My friend smiled indulgently into the open fire, and puffed twice on his cigar.

‘I see where you’re bringing up now,’ he declared after a moment. ‘Might have known. You’re going to begin to spout that old theory that there is no reality in material existence: that a cat does n’t jump through the window, because there is no cat — that it is all an illusion, imagination, a movement of brain-particles within yourself. You’re going to try to prove that I ’m not sitting here, that nobody is anywhere — that you, yourself, are a disembodied spirit and the only reality in the universe.’

‘I wish it were as simple as that,’ I smiled back. ‘Of course I’m the only being of whose existence I am certain.’

‘Better not let the Only Woman hear you say so.’

‘She has heard me say so often. And she agrees — only she insists that she is the one whose being is beyond question.’

‘Gad! And it serves you right.’

‘But don’t you see?’ I went on. ‘All these difficulties about the cat and the billiard ball, not to mention a hundred others, follow me even into the realm of illusion.

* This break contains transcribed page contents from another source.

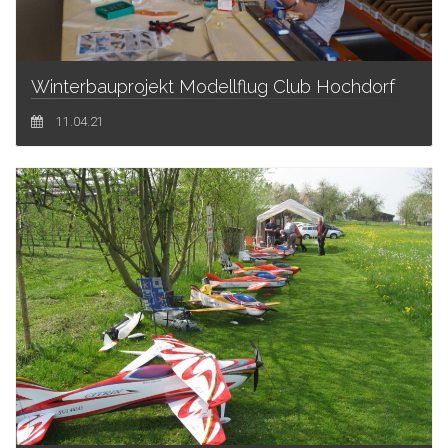
Winterbauprojekt Modellflug Club Hochdorf
11.04.21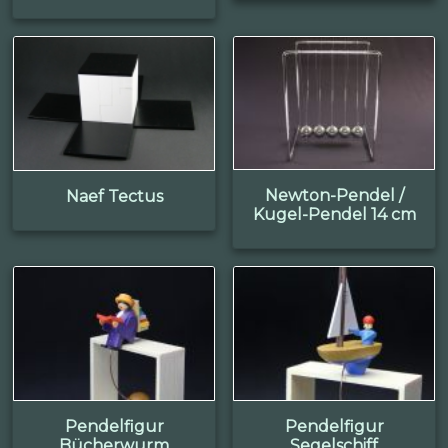
Newton-Pendel /
Naef Tectus
Kugel-Pendel 14 cm
Pendelfigur
Pendelfigur
Bücherwurm
Segelschiff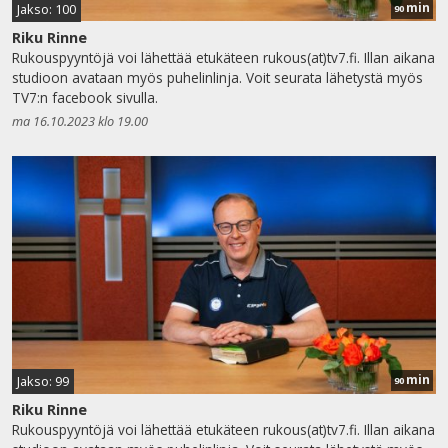
min
Jakso: 100
90
Riku Rinne
Rukouspyyntöjä voi lähettää etukäteen rukous(at)tv7.fi. Illan aikana
studioon avataan myös puhelinlinja. Voit seurata lähetystä myös
TV7:n facebook sivulla.
ma 16.10.2023 klo 19.00
min
Jakso: 99
90
Riku Rinne
Rukouspyyntöjä voi lähettää etukäteen rukous(at)tv7.fi. Illan aikana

It is just as impossible to understand an imaginary change as a real one; just as difficult to account for the momentum of a brain-particle as the momentum of a comet; just as far beyond the human mind to figure out how a dream-cat can act in a nonexistent present — a present which can’t even be postulated as existing without giving it breadth, which is contrary to any sensible definition; just as much of a job, in short, to deal with a dream-cat as with a tomcat.’

‘Are you happy?’ asked my friend as he rose to go.

‘Perfectly.’

‘Well, that’s the mystery that gets me. Good night. If I stay here any longer talking this way, I ’ll feel afraid of the earth giving way under my feet. I would n’t have your “tendency” for a million dollars.’

I was sorry to see him go, but pleased to think that he had been able to find no flaw in my reasoning. The trouble is — I can’t find any flaw in it myself.